There are lots of choices for early education and each will offer something different, so you can choose what best suits your child and family situation. You can find available child minders in your area and vacancies in local nurseries, playgroups and pre-schools, by contacting Early Education and Childcare. They can also tell you about funding available for early education and help you to apply.

Funding includes:

  • Terrific Twos - 15 hours early education for some two year olds who meet the criteria
  • free entitlement - 15 hours early education and childcare for all three and four year olds
  • 30 hours funding - 30 hours free childcare for some three and four year olds who meet the criteria
  • Disability Access Fund - an annual payment of £615. This can only be issued if you are receiving Disability Living Allowance (DLA) for your child and they are claiming their funded early education entitlement. Four year olds in reception classes are not eligible. If you’re receiving DLA for your child, give a copy of your award letter to your setting and they will be able to claim the funding
  • Early Years Inclusion Fund - childminders, early years providers and school nurseries can apply for additional funding to support your child’s individual needs. This funding is only available to three and four year olds who have a funded place, and do not have an Education, Health and Care Plan (EHCP)

Inclusion and achievement

All childminders and providers follow the early years foundation stage curriculum. It covers the learning and development of all children up to five years old, and promotes inclusion and achievement. Your child’s progress will be tracked and staff will work with you to plan individual targets and learn more about your child.

All providers of early education or childcare must promote equal opportunities for children with SEND so that they make the best possible progress. They must not discriminate and must make reasonable adjustments to include children with SEND. For more information, view the SEND code of practice (PDF).

Help for my child in an educational setting

Your child should have access to quality teaching, stimulating play experiences and interaction with other children. Staff follow an 'Assess-Plan-Do-Review'. This means they think about how to best teach your child new skills, plan their teaching activities in advance and monitor your child’s progress.

Your child may also benefit from:

  • SENCO - a special educational needs coordinator who can monitor and review your child’s progress during their time at the setting and liaise with other professionals involved. All Enfield settings can ask for advice from the Area SENCO, a senior specialist teacher with skills and knowledge in a wide range of different special educational needs  
  • an educational psychologist - referrals can be made to an educational psychologist with your permission
  • other professionals - settings can ask other professionals who already know your child to share knowledge and offer specialist advice.
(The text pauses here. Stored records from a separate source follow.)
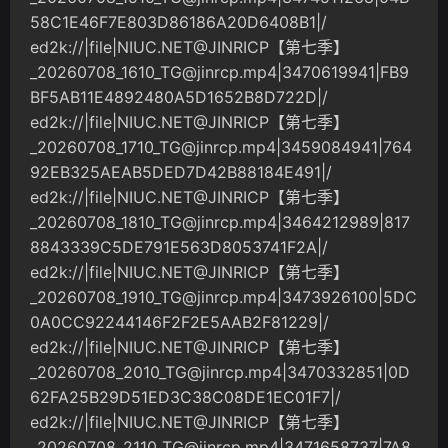
58C1E46F7E803D86186A20D6408B1|/
ed2k://|file|NIUC.NET@JINRICP【第七季】
_20260708_1610_TG@jinrcp.mp4
|3470619941|FB9
BF5AB11E4892480A5D1652B8D722D|/
ed2k://|file|NIUC.NET@JINRICP【第七季】
_20260708_1710_TG@jinrcp.mp4
|3459084941|764
92EB325AEAB5DED7D42B88184E491|/
ed2k://|file|NIUC.NET@JINRICP【第七季】
_20260708_1810_TG@jinrcp.mp4
|3464212989|817
8843339C5DE791E563D8053741F2A|/
ed2k://|file|NIUC.NET@JINRICP【第七季】
_20260708_1910_TG@jinrcp.mp4
|3473926100|5DC
0A0CC92244146F2F2E5AAB2F81229|/
ed2k://|file|NIUC.NET@JINRICP【第七季】
_20260708_2010_TG@jinrcp.mp4
|3470332851|0D
62FA25B29D51ED3C38C08DE1EC01F7|/
ed2k://|file|NIUC.NET@JINRICP【第七季】
_20260708_2110_TG@jinrcp.mp4
|3471658737|7A8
They can also make referrals to other services with your permission

Choosing a school for your child can feel like a big decision. You can research schools online or by talking to friends, viewing OFSTED reports and talking to professionals who know your child.

Your options could include:

The needs of your child may be met in a mainstream school. You can find out about schools and how to apply for a school place, by visiting school admissions.

Most schools have open days, talks or tours during the autumn term where you can visit the school before applying. You can see the facilities, meet the staff and ask any questions. Every school must have a SEND information report on their website which details how they support children with SEND. We advise you to read this before you visit.

You can also contact the school directly and ask to meet with the SENCO. It is important the school knows about your child’s needs in advance so they can make your child’s settling in period as smooth and as positive as possible.

Further advice

Every Parent and Child is a charity in Enfield that provides the Special Educational Needs and Disability Information, Advice and Support Service (SENDIASS). They offer independent advice and guidance on a range of school based inclusion issues.